Although I did have some small victories along the way, I still had to accept that healing and long-term change were not going to happen overnight and that the anger and resentment I was feeling was in fact me going through a period of mourning – my past self might as well have died.
Once I allowed myself to become immersed in that emotion and then let it go, things began to change. Not huge, sweeping changes. Little changes. Changes that were almost imperceptible.
Stripping It Down
For instance, this past Christmas, I wanted to keep things low key – less materialism, less giving in to the commercialism that bombards us 24/7. I wanted to return to the roots – not necessarily the religious roots, but the simple aspects of the season:
Gifts of time and attention
And I still ended up rushing around big box stores, frantically gathering unnecessary necessities, spending money that should have been tucked in savings, and collapsing in exhaustion every two days and every weekend as the crush of the holidays and the emotional rip tide of other shoppers drained me of what little energy I had.
I didn’t cook a huge, special dinner. We didn’t haul out numerous decorations or put up a huge tree. When family came by later in the day, I made sure I stayed in bed because I was having a Lyme-based flare. And I worked from home in the days after Christmas to give my body time to recover all that precious energy.
This year, I want to strip things down even further. Nothing major, nothing overwhelming. Using the house metaphor, I’m talking about making small changes – repainting a room, changing an outdoor light, cleaning out the dryer hose, etc.
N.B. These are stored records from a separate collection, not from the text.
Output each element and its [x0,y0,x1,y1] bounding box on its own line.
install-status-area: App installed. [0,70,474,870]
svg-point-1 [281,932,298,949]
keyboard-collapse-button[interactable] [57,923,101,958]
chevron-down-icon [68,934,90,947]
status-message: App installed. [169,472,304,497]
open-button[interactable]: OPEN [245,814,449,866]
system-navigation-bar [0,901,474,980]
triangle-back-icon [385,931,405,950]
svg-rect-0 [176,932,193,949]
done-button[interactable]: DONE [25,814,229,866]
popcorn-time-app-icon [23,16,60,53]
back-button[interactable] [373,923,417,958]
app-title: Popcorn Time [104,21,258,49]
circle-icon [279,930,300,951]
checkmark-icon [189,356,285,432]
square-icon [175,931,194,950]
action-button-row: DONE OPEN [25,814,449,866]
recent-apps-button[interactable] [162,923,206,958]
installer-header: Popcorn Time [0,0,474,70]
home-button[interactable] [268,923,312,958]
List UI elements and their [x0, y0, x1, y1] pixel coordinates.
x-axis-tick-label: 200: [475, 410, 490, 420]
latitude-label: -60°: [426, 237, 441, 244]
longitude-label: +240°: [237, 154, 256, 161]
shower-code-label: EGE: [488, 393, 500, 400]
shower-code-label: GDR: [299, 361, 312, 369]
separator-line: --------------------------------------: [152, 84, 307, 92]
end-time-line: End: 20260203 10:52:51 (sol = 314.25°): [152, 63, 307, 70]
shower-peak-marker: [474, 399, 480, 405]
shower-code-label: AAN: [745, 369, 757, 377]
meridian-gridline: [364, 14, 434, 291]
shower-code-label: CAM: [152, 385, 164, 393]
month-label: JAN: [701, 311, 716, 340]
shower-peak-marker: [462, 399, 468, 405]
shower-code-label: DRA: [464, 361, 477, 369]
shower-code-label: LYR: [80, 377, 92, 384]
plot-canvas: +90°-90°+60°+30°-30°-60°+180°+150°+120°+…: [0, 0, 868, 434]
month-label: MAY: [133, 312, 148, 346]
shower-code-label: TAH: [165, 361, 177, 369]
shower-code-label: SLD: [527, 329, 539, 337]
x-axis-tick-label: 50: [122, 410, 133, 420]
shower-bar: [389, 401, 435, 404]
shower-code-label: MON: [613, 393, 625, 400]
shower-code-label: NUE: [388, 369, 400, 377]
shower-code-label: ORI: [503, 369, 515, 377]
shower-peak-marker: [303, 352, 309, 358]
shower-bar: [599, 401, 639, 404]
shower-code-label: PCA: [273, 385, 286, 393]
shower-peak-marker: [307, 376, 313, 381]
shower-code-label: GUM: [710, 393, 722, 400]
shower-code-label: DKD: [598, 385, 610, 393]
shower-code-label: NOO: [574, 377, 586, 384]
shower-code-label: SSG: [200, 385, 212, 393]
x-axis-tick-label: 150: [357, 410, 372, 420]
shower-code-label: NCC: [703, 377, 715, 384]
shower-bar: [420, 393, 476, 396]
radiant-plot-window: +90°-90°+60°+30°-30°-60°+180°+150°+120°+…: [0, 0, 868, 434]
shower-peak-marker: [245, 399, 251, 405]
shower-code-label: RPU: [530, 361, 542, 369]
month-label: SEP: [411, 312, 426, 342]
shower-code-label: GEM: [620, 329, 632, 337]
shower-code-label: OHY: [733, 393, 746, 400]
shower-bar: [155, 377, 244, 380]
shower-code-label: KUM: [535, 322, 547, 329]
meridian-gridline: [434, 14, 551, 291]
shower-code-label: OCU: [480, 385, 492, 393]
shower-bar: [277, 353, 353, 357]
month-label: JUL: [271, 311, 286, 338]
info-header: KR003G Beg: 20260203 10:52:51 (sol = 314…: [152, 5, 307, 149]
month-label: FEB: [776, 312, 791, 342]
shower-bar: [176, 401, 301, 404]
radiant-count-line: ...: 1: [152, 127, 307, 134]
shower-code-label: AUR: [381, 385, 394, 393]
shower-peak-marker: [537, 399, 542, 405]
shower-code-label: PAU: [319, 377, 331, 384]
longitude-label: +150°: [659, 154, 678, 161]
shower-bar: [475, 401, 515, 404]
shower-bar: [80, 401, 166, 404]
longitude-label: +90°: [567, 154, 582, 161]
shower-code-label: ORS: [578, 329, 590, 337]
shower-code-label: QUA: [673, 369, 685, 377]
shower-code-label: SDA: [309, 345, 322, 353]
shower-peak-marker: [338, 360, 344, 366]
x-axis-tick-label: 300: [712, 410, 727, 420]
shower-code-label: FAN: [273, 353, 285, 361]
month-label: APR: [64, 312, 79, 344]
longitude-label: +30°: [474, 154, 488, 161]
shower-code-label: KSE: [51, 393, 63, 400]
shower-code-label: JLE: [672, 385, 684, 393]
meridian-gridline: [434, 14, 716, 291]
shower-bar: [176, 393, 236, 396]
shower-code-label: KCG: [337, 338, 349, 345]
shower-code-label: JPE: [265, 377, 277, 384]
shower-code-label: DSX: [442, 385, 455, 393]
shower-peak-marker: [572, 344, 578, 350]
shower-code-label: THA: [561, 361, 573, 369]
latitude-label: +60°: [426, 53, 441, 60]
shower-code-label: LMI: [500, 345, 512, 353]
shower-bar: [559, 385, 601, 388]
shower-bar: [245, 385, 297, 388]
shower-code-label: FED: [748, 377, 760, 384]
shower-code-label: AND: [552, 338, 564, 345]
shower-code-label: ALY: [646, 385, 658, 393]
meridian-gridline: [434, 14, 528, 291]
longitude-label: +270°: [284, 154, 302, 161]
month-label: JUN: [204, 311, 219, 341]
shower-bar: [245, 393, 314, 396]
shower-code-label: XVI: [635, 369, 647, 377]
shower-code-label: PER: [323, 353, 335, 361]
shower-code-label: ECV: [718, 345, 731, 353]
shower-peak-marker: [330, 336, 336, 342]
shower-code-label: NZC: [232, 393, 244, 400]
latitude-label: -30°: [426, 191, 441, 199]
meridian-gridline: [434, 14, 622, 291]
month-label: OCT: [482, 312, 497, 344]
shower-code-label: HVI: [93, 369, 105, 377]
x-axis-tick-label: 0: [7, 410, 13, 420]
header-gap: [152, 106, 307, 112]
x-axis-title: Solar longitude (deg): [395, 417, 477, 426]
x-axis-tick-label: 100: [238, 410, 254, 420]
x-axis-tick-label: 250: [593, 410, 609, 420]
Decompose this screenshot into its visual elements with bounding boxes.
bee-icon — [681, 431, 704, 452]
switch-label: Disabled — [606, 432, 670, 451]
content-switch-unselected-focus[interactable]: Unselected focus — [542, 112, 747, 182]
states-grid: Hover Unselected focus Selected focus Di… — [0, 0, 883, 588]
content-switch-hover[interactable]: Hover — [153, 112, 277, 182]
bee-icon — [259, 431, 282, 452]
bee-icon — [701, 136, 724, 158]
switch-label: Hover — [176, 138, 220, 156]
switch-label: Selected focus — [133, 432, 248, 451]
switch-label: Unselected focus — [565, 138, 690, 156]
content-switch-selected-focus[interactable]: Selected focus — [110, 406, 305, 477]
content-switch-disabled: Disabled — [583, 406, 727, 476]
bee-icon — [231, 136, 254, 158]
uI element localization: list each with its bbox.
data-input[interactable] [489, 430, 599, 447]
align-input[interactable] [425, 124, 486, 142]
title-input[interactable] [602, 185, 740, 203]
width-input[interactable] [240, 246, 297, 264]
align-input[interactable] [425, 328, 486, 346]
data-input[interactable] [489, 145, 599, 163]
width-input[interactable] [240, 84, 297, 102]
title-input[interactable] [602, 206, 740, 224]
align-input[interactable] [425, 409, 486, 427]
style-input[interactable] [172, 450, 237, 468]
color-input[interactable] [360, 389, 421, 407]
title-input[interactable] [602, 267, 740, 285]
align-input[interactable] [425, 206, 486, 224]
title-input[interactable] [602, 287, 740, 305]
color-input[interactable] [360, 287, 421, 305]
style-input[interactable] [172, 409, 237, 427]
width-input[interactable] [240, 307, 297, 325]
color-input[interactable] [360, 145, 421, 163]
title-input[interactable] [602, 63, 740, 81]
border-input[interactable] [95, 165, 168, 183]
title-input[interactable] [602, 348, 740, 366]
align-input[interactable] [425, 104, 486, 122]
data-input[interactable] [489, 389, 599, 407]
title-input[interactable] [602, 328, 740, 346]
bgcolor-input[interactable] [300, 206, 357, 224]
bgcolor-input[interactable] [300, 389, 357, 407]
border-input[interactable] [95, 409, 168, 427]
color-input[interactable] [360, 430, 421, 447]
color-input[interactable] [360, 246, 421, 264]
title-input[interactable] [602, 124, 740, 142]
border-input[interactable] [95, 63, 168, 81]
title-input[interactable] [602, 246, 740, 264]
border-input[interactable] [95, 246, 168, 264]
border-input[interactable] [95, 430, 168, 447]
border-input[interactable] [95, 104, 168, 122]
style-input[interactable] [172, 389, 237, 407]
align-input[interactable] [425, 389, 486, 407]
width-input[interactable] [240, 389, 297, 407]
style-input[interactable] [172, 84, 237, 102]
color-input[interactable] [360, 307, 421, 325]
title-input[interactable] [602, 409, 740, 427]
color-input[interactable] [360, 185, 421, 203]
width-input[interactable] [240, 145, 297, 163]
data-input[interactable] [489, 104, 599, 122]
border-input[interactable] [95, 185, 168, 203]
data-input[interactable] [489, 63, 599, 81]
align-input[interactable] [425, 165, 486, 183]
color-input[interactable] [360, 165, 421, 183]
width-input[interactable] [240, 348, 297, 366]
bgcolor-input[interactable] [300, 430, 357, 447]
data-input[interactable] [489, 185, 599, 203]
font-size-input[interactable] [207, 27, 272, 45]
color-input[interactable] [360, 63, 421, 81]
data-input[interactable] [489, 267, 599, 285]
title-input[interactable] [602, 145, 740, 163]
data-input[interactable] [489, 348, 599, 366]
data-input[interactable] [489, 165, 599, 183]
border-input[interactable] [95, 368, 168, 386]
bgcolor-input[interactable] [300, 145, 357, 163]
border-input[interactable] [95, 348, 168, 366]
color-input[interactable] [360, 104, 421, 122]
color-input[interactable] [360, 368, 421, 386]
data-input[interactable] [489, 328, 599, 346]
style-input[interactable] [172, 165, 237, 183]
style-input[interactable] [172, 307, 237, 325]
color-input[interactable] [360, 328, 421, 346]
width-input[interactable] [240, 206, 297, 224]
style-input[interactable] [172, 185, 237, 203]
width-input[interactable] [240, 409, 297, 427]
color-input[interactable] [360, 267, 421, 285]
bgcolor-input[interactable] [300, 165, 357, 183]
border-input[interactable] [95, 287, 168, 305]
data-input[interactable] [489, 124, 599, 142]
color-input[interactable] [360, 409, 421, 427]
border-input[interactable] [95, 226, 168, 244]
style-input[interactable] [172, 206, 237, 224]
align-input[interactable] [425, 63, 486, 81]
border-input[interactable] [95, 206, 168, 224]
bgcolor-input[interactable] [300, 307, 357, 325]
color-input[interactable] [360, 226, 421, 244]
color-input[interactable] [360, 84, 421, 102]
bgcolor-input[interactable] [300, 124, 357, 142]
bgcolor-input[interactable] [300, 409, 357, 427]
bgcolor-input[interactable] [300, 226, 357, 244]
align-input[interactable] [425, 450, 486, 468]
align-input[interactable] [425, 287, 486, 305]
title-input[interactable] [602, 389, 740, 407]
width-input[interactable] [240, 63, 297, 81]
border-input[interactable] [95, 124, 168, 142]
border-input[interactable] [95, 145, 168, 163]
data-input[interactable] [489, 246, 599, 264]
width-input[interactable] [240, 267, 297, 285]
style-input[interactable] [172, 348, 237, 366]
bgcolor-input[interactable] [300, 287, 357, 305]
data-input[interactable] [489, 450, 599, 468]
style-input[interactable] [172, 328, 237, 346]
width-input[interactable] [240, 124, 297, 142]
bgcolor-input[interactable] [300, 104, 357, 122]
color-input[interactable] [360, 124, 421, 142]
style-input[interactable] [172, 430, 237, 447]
This means that as part of my upkeep, I will begin to prepare for a more natural, laid back Christmas by calmly setting boundaries – for both my brain and my loved ones – in January. And again, in February. Taking it room by room, little by little, adjusting and fine tuning every month, every week, every day. So that by the time December and another year rolls around again, simplicity will have become a well-beloved habit.
Not just for the holidays, but for the rest of my life.